:: Your instructions ::
Whenever a line below holds the word "шерсть", copy that line.

┌─ Data to use

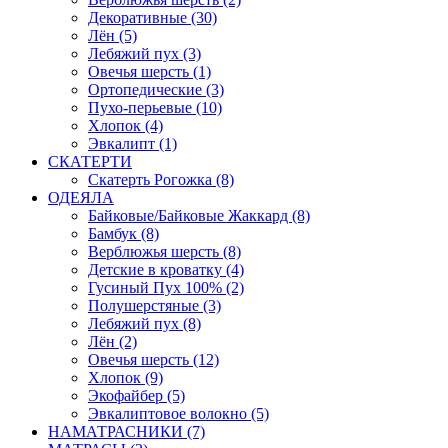
Декоративные (30)
Лён (5)
Лебяжий пух (3)
Овечья шерсть (1)
Ортопедические (3)
Пухо-перьевые (10)
Хлопок (4)
Эвкалипт (1)
СКАТЕРТИ
Скатерть Рогожка (8)
ОДЕЯЛА
Байковые/Байковые Жаккард (8)
Бамбук (8)
Верблюжья шерсть (8)
Детские в кроватку (4)
Гусиный Пух 100% (2)
Полушерстяные (3)
Лебяжий пух (8)
Лён (2)
Овечья шерсть (12)
Хлопок (9)
Экофайбер (5)
Эвкалиптовое волокно (5)
НАМАТРАСНИКИ (7)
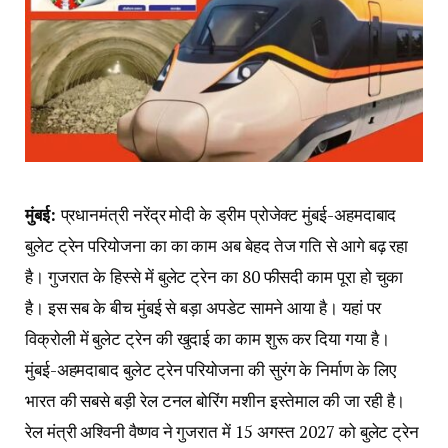
मुंबई:
प्रधानमंत्री नरेंद्र मोदी के ड्रीम प्रोजेक्ट मुंबई-अहमदाबाद
बुलेट ट्रेन परियोजना का का काम अब बेहद तेज गति से आगे बढ़ रहा
है। गुजरात के हिस्से में बुलेट ट्रेन का 80 फीसदी काम पूरा हो चुका
है। इस सब के बीच मुंबई से बड़ा अपडेट सामने आया है। यहां पर
विक्रोली में बुलेट ट्रेन की खुदाई का काम शुरू कर दिया गया है।
मुंबई-अहमदाबाद बुलेट ट्रेन परियोजना की सुरंग के निर्माण के लिए
भारत की सबसे बड़ी रेल टनल बोरिंग मशीन इस्तेमाल की जा रही है।
रेल मंत्री अश्विनी वैष्णव ने गुजरात में 15 अगस्त 2027 को बुलेट ट्रेन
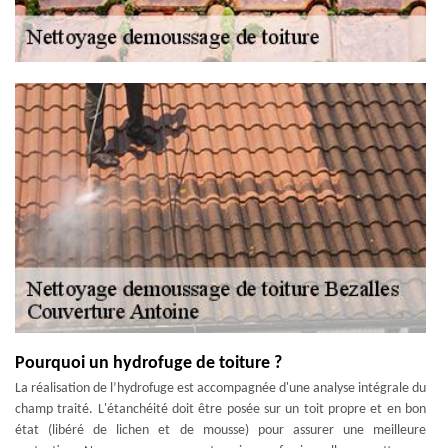
Pourquoi un hydrofuge de toiture ?
La réalisation de l’hydrofuge est accompagnée d'une analyse intégrale du
champ traité. L'étanchéité doit être posée sur un toit propre et en bon
état (libéré de lichen et de mousse) pour assurer une meilleure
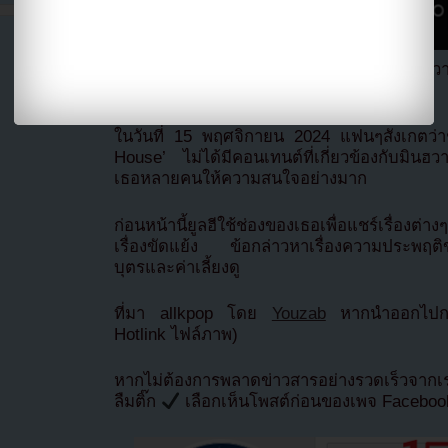
Yulhee ลบทุกอย่างที่เกี่ยวข้องกับมินฮวา
YouTube ของเธอด้วย
ในวันที่ 15 พฤศจิกายน 2024 แฟนๆสังเกตว่า
House’ ไม่ได้มีคอนเทนต์ที่เกี่ยวข้องกับมินฮ
เธอหลายคนให้ความสนใจอย่างมาก
ก่อนหน้านี้ยูลฮีใช้ช่องของเธอเพื่อแชร์เรื่องต่
เรื่องขัดแย้ง ข้อกล่าวหาเรื่องความประพฤติขอ
บุตรและค่าเลี้ยงดู
ที่มา allkpop โดย
Youzab
หากนำออกไปกรุ
Hotlink ไฟล์ภาพ)
หากไม่ต้องการพลาดข่าวสารอย่างรวดเร็วจาก
ลืมติ๊ก
เลือกเห็นโพสต์ก่อนของเพจ Facebo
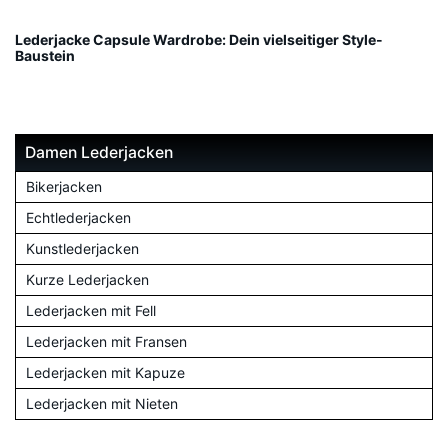
Lederjacke Capsule Wardrobe: Dein vielseitiger Style-
Baustein
Damen Lederjacken
Bikerjacken
Echtlederjacken
Kunstlederjacken
Kurze Lederjacken
Lederjacken mit Fell
Lederjacken mit Fransen
Lederjacken mit Kapuze
Lederjacken mit Nieten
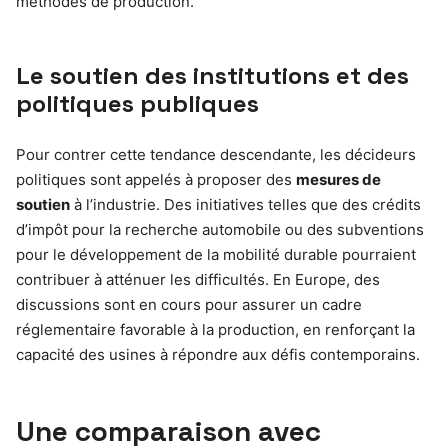
méthodes de production.
Le soutien des institutions et des
politiques publiques
Pour contrer cette tendance descendante, les décideurs
politiques sont appelés à proposer des
mesures de
soutien
à l’industrie. Des initiatives telles que des crédits
d’impôt pour la recherche automobile ou des subventions
pour le développement de la mobilité durable pourraient
contribuer à atténuer les difficultés. En Europe, des
discussions sont en cours pour assurer un cadre
réglementaire favorable à la production, en renforçant la
capacité des usines à répondre aux défis contemporains.
Une comparaison avec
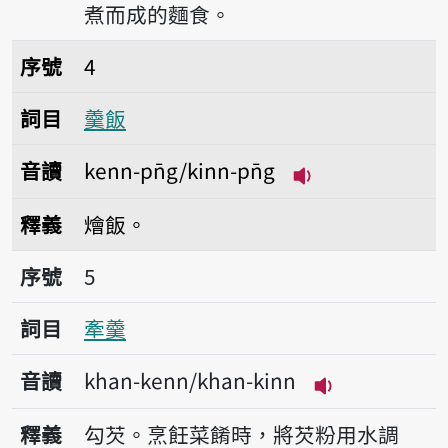
煮而成的麵食。
序號4羹飯
序號
4
詞目
羹飯
音讀
kenn-pn̄g/kinn-pn̄g
播放音讀kenn-pn̄
釋義
燴飯。
序號5牽羹
序號
5
詞目
牽羹
音讀
khan-kenn/khan-kinn
播放音讀khan-k
釋義
勾芡。烹飪菜餚時，將芡粉用水調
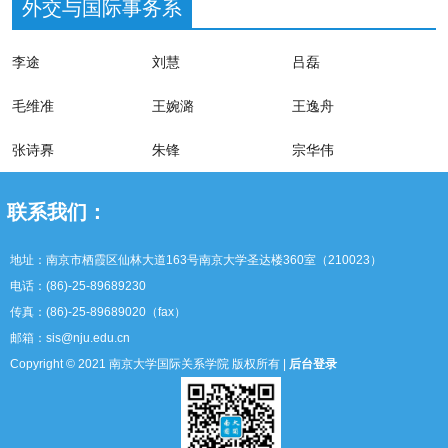
外交与国际事务系
李途
刘慧
吕磊
毛维准
王婉潞
王逸舟
张诗奡
朱锋
宗华伟
联系我们：
地址：南京市栖霞区仙林大道163号南京大学圣达楼360室（210023）
电话：(86)-25-89689230
传真：(86)-25-89689020（fax）
邮箱：sis@nju.edu.cn
Copyright © 2021 南京大学国际关系学院 版权所有 |
后台登录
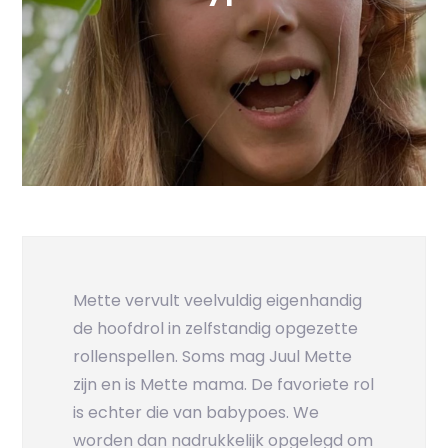
Mette vervult veelvuldig eigenhandig
de hoofdrol in zelfstandig opgezette
rollenspellen. Soms mag Juul Mette
zijn en is Mette mama. De favoriete rol
is echter die van babypoes. We
worden dan nadrukkelijk opgelegd om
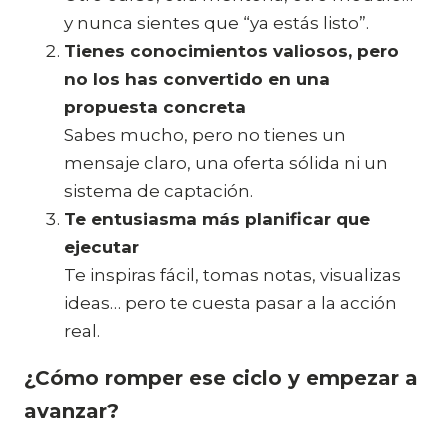
y nunca sientes que “ya estás listo”.
Tienes conocimientos valiosos, pero
no los has convertido en una
propuesta concreta
Sabes mucho, pero no tienes un
mensaje claro, una oferta sólida ni un
sistema de captación.
Te entusiasma más planificar que
ejecutar
Te inspiras fácil, tomas notas, visualizas
ideas… pero te cuesta pasar a la acción
real.
¿Cómo romper ese ciclo y empezar a
avanzar?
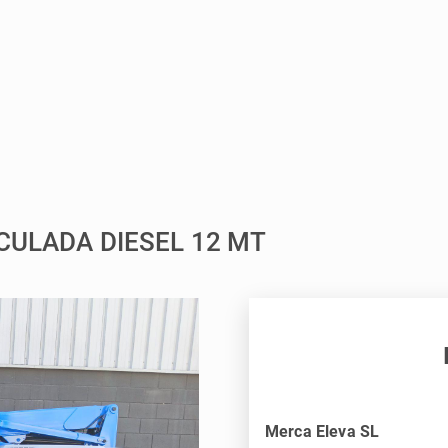
ICULADA DIESEL 12 MT
Merca Eleva SL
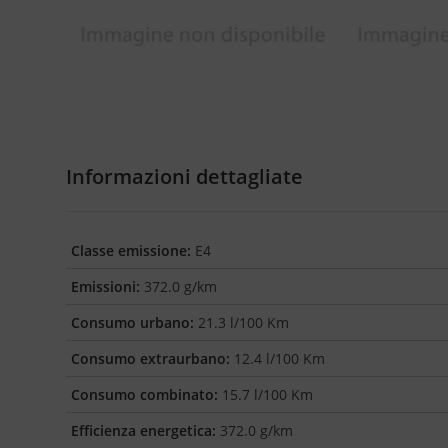
Informazioni dettagliate
Classe emissione:
E4
Emissioni:
372.0 g/km
Consumo urbano:
21.3 l/100 Km
Consumo extraurbano:
12.4 l/100 Km
Consumo combinato:
15.7 l/100 Km
Efficienza energetica:
372.0 g/km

└─

:: Response area ::
Овечья шерсть (1)
Верблюжья шерсть (8)
Овечья шерсть (12)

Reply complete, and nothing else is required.